▸ **Your goal**: Your job is to return the whole listing unchanged while skipping its images.
+ + + + +
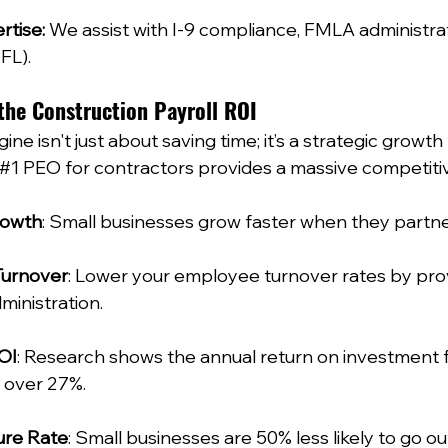
rtise:
 We assist with I-9 compliance, FMLA administrat
L).  
the Construction Payroll ROI
ine isn't just about saving time; it’s a strategic growth
#1
 PEO for contractors provides a massive competiti
rowth
: Small businesses grow faster when they partner
Turnover
: Lower your employee turnover rates by prov
inistration.  
OI
: Research shows the annual return on investment f
 over 27%.  
ure Rate
: Small businesses are 50% less likely to go ou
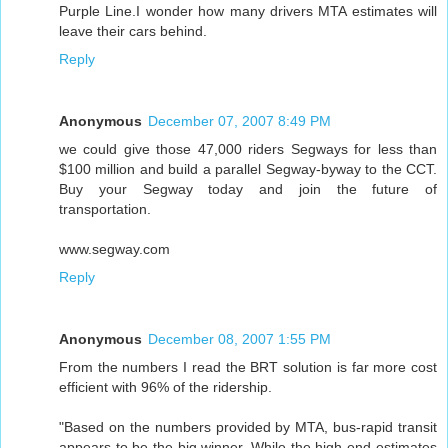
Purple Line.I wonder how many drivers MTA estimates will
leave their cars behind.
Reply
Anonymous
December 07, 2007 8:49 PM
we could give those 47,000 riders Segways for less than
$100 million and build a parallel Segway-byway to the CCT.
Buy your Segway today and join the future of
transportation.
www.segway.com
Reply
Anonymous
December 08, 2007 1:55 PM
From the numbers I read the BRT solution is far more cost
efficient with 96% of the ridership.
"Based on the numbers provided by MTA, bus-rapid transit
appears to be the big winner. While the high-end estimates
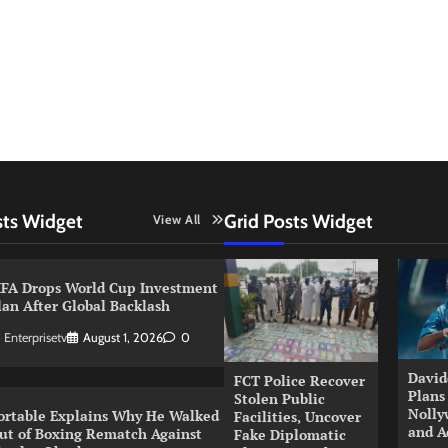
sts Widget
Grid Posts Widget
View All
IFA Drops World Cup Investment
lan After Global Backlash
Enterprisetv
August 1, 2026
0
David
FCT Police Recover
Plans
Stolen Public
Nolly
ortable Explains Why He Walked
Facilities, Uncover
and A
ut of Boxing Rematch Against
Fake Diplomatic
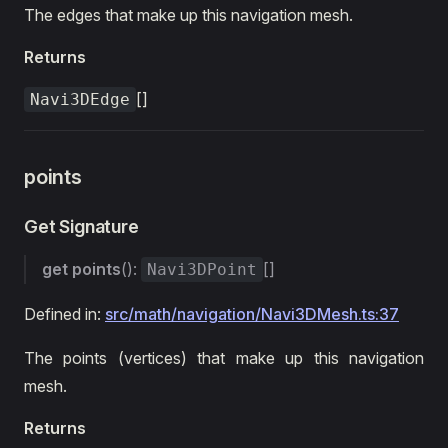
The edges that make up this navigation mesh.
Returns
[]
Navi3DEdge
points
Get Signature
get
points
():
[]
Navi3DPoint
Defined in:
src/math/navigation/Navi3DMesh.ts:37
The points (vertices) that make up this navigation
mesh.
Returns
+ + + + +
▸ **Answer section**:
rtise:
 We assist with I-9 compliance, FMLA administrat
L).  
the Construction Payroll ROI
ine isn't just about saving time; it’s a strategic growth
#1
 PEO for contractors provides a massive competiti
rowth
: Small businesses grow faster when they partner
Turnover
: Lower your employee turnover rates by prov
inistration.  
OI
: Research shows the annual return on investment f
 over 27%.  
ure Rate
: Small businesses are 50% less likely to go ou
Purple Line.I wonder how many drivers MTA estimates will
leave their cars behind.
Reply
Anonymous
December 07, 2007 8:49 PM
we could give those 47,000 riders Segways for less than
$100 million and build a parallel Segway-byway to the CCT.
Buy your Segway today and join the future of
transportation.
www.segway.com
Reply
Anonymous
December 08, 2007 1:55 PM
From the numbers I read the BRT solution is far more cost
efficient with 96% of the ridership.
"Based on the numbers provided by MTA, bus-rapid transit
appears to be the big winner. While the high-end estimates
sts Widget
Grid Posts Widget
View All
IFA Drops World Cup Investment
lan After Global Backlash
Enterprisetv
August 1, 2026
0
David
FCT Police Recover
Plans
Stolen Public
Nolly
ortable Explains Why He Walked
Facilities, Uncover
and A
ut of Boxing Rematch Against
Fake Diplomatic
The edges that make up this navigation mesh.
Returns
[]
Navi3DEdge
points
Get Signature
get
points
():
[]
Navi3DPoint
Defined in:
src/math/navigation/Navi3DMesh.ts:37
The points (vertices) that make up this navigation
mesh.
Returns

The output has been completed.